Amperage is a term often used by electricians, and means electrical current, measured in amperes, or amps. The ampere is the SI unit for electrical current, or the amount of electrical charge that flows through a conductor in a given time. One ampere is a charge of one coulomb — about 6.241 X 1018 electrons — per second flowing past a given point. Electrical devices are rated according to their amperage, or the amount of current they typically draw from a mains supply when operating normally. When electricians speak of the electricity flowing in and out of a home, they may be referring to voltage, amperage or wattage depending on the circumstances, but when considering the effects of electric shock, it is the amperage, rather than the voltage, that is important.
Amps and Volts
Electricity is to home electrical circuits as water is to home plumbing systems. The voltage is roughly equivalent to the water pressure, and the amperage, or current, to the quantity of water that flows past a given point per second. At a given pressure, less water can get through a small pipe than a large one in a given time, so the size of the pipe can be regarded as equivalent to a measure of electrical resistance — a smaller pipe has higher resistance. The higher the electrical resistance of an appliance, the lower its current will be, and resistance is often dependent on the diameter of the wires.

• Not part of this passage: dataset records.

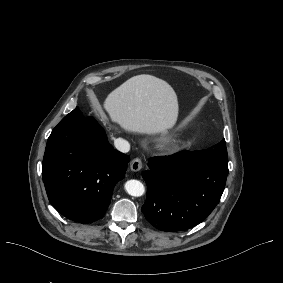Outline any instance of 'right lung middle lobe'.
Wrapping results in <instances>:
<instances>
[{
    "mask_svg": "<svg viewBox=\"0 0 283 283\" xmlns=\"http://www.w3.org/2000/svg\"><path fill=\"white\" fill-rule=\"evenodd\" d=\"M77 111H79L78 107H76L71 113H74V112H77ZM71 113H69V114H71Z\"/></svg>",
    "mask_w": 283,
    "mask_h": 283,
    "instance_id": "dd1d6c3e",
    "label": "right lung middle lobe"
}]
</instances>
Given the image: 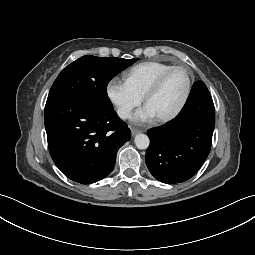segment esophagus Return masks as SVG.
<instances>
[{
    "mask_svg": "<svg viewBox=\"0 0 255 255\" xmlns=\"http://www.w3.org/2000/svg\"><path fill=\"white\" fill-rule=\"evenodd\" d=\"M141 131L139 130V129H135V128H132L131 129V133H132V135L134 136V135H136V134H138V133H140Z\"/></svg>",
    "mask_w": 255,
    "mask_h": 255,
    "instance_id": "obj_1",
    "label": "esophagus"
}]
</instances>
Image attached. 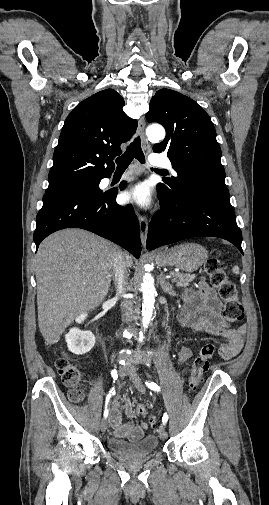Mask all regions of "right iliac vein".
<instances>
[{
  "label": "right iliac vein",
  "instance_id": "obj_1",
  "mask_svg": "<svg viewBox=\"0 0 269 505\" xmlns=\"http://www.w3.org/2000/svg\"><path fill=\"white\" fill-rule=\"evenodd\" d=\"M119 373H120V375H121V376H124V375L126 374V369H125V367H123V366H119ZM107 426H108L107 420H106V419H103V420L101 421V424H100V428H101V430H102L103 432H105V431H106V429H107Z\"/></svg>",
  "mask_w": 269,
  "mask_h": 505
}]
</instances>
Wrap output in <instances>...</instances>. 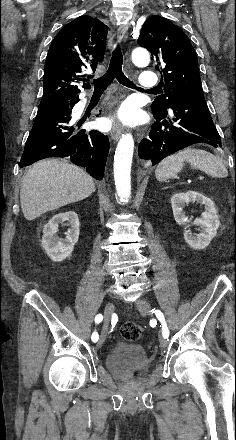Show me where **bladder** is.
<instances>
[{
    "label": "bladder",
    "instance_id": "obj_1",
    "mask_svg": "<svg viewBox=\"0 0 236 440\" xmlns=\"http://www.w3.org/2000/svg\"><path fill=\"white\" fill-rule=\"evenodd\" d=\"M105 363L110 372L120 374L129 367L147 368L149 358L140 344L119 342L108 352Z\"/></svg>",
    "mask_w": 236,
    "mask_h": 440
}]
</instances>
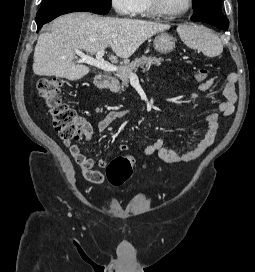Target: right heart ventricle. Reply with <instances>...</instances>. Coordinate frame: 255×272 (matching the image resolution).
<instances>
[{
  "mask_svg": "<svg viewBox=\"0 0 255 272\" xmlns=\"http://www.w3.org/2000/svg\"><path fill=\"white\" fill-rule=\"evenodd\" d=\"M137 14L144 17H154L156 15L151 8L150 0H138Z\"/></svg>",
  "mask_w": 255,
  "mask_h": 272,
  "instance_id": "1",
  "label": "right heart ventricle"
}]
</instances>
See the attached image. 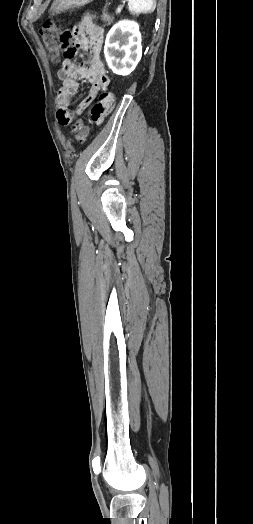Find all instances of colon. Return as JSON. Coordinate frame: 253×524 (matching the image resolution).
Wrapping results in <instances>:
<instances>
[{"label": "colon", "mask_w": 253, "mask_h": 524, "mask_svg": "<svg viewBox=\"0 0 253 524\" xmlns=\"http://www.w3.org/2000/svg\"><path fill=\"white\" fill-rule=\"evenodd\" d=\"M61 32L62 29L52 21L44 23L39 30L42 44L53 62L62 60L61 54L63 52L59 49L60 43L58 39ZM71 116L72 114L67 108H62L58 111V120L61 124L71 121ZM71 132L78 142H84L88 137L89 128L83 119L78 118L71 124Z\"/></svg>", "instance_id": "obj_1"}]
</instances>
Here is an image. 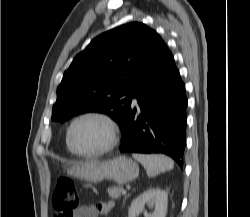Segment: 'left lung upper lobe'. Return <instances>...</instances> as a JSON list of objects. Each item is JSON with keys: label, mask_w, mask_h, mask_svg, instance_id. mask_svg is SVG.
Masks as SVG:
<instances>
[{"label": "left lung upper lobe", "mask_w": 250, "mask_h": 217, "mask_svg": "<svg viewBox=\"0 0 250 217\" xmlns=\"http://www.w3.org/2000/svg\"><path fill=\"white\" fill-rule=\"evenodd\" d=\"M162 42L153 29L138 22L93 39L65 71L52 120L65 122L95 111L122 126L131 108L132 91L153 64Z\"/></svg>", "instance_id": "1"}]
</instances>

Electricity is brought in to the home through power lines ultimately connected to a generator. To minimize energy loss through the resistance of the power lines, transformers are used to transmit the power at very high voltages. Before it reaches homes, however, additional transformers are used to reduce the voltage to a suitable value for domestic use, which is 110 volts in the USA, but 230 volts in Europe, for example. Voltage is a measurement of “potential” energy available, not necessarily how much is actually used.
This is where amperage comes in: an electrical appliance needs a certain amount of electrical energy to perform its job, and draws that amount of electricity from the “river” of volts in the line. A small device, such as a toaster usually needs less power than a larger appliance such as a refrigerator or power saw. In electrical terms, these appliances work at different current ratings. A large electric motor may draw 100 amps of current, while a small heating element may draw only ten amps. Both tap into the same 110-volt line, but their current needs are noticeably different.

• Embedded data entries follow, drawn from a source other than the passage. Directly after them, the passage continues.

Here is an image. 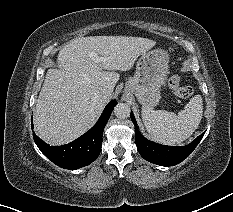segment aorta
Here are the masks:
<instances>
[{"mask_svg":"<svg viewBox=\"0 0 233 212\" xmlns=\"http://www.w3.org/2000/svg\"><path fill=\"white\" fill-rule=\"evenodd\" d=\"M130 111V107L126 103H118L114 108L115 116L122 119L129 117Z\"/></svg>","mask_w":233,"mask_h":212,"instance_id":"aorta-1","label":"aorta"}]
</instances>
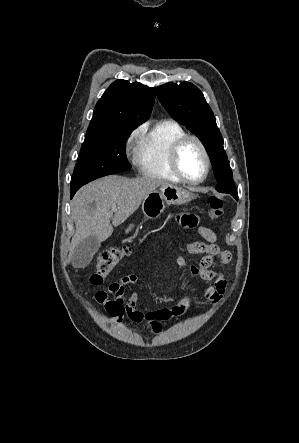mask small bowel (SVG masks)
I'll use <instances>...</instances> for the list:
<instances>
[{
    "label": "small bowel",
    "instance_id": "c3829d8e",
    "mask_svg": "<svg viewBox=\"0 0 299 443\" xmlns=\"http://www.w3.org/2000/svg\"><path fill=\"white\" fill-rule=\"evenodd\" d=\"M175 220L184 228L197 229L198 234L205 240V242L186 243V250L189 254L203 255L198 263L191 264L183 256H179L176 260L178 266L206 284L204 297L207 301L211 303L219 301L225 292L227 280L222 272L213 270L211 267L216 262L228 264L231 261L230 252L217 244L216 234L210 228L200 225L196 215L181 213L176 215ZM136 281L137 275L129 274L119 281L111 283L106 290L95 293V300L104 306L112 316L113 322L118 326L124 325V316H127L134 322H147L152 331L158 334L162 330V321L184 314L193 301L192 294L187 293L171 307L150 312L140 311L137 308V295H126V289Z\"/></svg>",
    "mask_w": 299,
    "mask_h": 443
}]
</instances>
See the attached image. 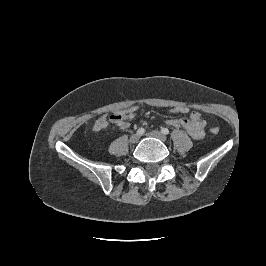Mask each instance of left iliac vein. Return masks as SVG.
I'll use <instances>...</instances> for the list:
<instances>
[{"instance_id": "left-iliac-vein-1", "label": "left iliac vein", "mask_w": 266, "mask_h": 266, "mask_svg": "<svg viewBox=\"0 0 266 266\" xmlns=\"http://www.w3.org/2000/svg\"><path fill=\"white\" fill-rule=\"evenodd\" d=\"M147 136L153 137V138H157V139H159L162 142H166V140H167V138H166V136L164 134H162L161 132L156 131V130L149 132L147 134Z\"/></svg>"}]
</instances>
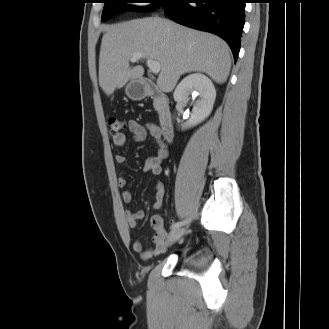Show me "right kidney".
<instances>
[{"mask_svg":"<svg viewBox=\"0 0 329 329\" xmlns=\"http://www.w3.org/2000/svg\"><path fill=\"white\" fill-rule=\"evenodd\" d=\"M198 95L189 120L183 125L190 128L207 118L214 105L216 91L211 80L201 73L190 74L185 77L176 87L173 97L177 103L185 104L189 96Z\"/></svg>","mask_w":329,"mask_h":329,"instance_id":"1","label":"right kidney"}]
</instances>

Watts are the units used to measure power consumption. A current of one amp at one volt uses one watt of power. The power used by a device is simply amps multiplied by volts, so an appliance rated at ten amps plugged in to a 110-volt supply will use 1,110 watts. Since watts are used by power companies to measure electricity consumed, and to charge customers, amperage is important in calculating the cost of running an electrical device. Typically, consumers will be charged by kilowatt-hours of power use — running a ten-amp device on a 110-volt supply for one hour will give a consumption of 1,110 watt-hours, or 1.11 kilowatt-hours.

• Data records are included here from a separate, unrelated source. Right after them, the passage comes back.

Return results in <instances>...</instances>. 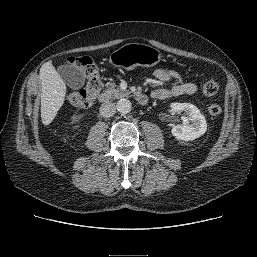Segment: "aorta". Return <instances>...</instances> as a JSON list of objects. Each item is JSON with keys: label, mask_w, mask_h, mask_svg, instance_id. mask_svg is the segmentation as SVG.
I'll return each instance as SVG.
<instances>
[{"label": "aorta", "mask_w": 257, "mask_h": 257, "mask_svg": "<svg viewBox=\"0 0 257 257\" xmlns=\"http://www.w3.org/2000/svg\"><path fill=\"white\" fill-rule=\"evenodd\" d=\"M116 108L120 113H128L131 111L132 104L128 99H120L116 104Z\"/></svg>", "instance_id": "obj_1"}]
</instances>
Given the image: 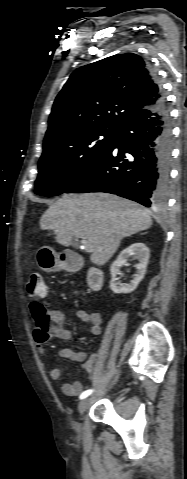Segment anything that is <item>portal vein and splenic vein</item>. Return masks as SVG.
<instances>
[{
	"mask_svg": "<svg viewBox=\"0 0 187 479\" xmlns=\"http://www.w3.org/2000/svg\"><path fill=\"white\" fill-rule=\"evenodd\" d=\"M81 244H82L83 248L86 250V252H92V246H91L90 242H88L87 240L82 239Z\"/></svg>",
	"mask_w": 187,
	"mask_h": 479,
	"instance_id": "portal-vein-and-splenic-vein-1",
	"label": "portal vein and splenic vein"
}]
</instances>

The general rule of thumb for homeowners is the higher the current rating, the more an appliance will cost to run. There is always a trade-off between power and economy when it comes to electrical devices. If economizing on the monthly utility bills is a priority, then products with a lower amperage should be selected. If power and speed are more important, higher current rating products are generally best.
Amperage must be controlled in order to protect the electrical wires and circuits from overheating or short-circuiting. This is why electricians use fuses and breakers. A 30-amp fuse, for example, will allow smaller appliances to run on the line it protects, but if an electric clothes dryer pulls 60 amps, a metal filament in the fuse will melt and break the circuit immediately. Breaker switches also control current through circuit breaking. Larger electrical devices often have their own circuits with higher capacity fuses or breaker switches to avoid such overloads.
In the event of a person receiving an electric shock through carelessness or an electrical fault, it is the amount of current that flows through the body, and not the voltage, that determines the severity of the injuries caused, and the likelihood of a fatality. Many high school students will have experienced a shock of perhaps 50,000 volts from a Van de Graaf generator in the physics lab, but this produces an extremely small current, and is harmless. On the other hand, a 110-volt shock, with a current of just a small fraction of an amp, could well be fatal. A current of 0.1-0.2 amps flowing through a human body is usually lethal, due to its effects on the heart. Surprisingly, with prompt treatment, victims exposed to more than 0.2 amps may survive, as the severe muscle contractions induced can protect the heart from electrical interference.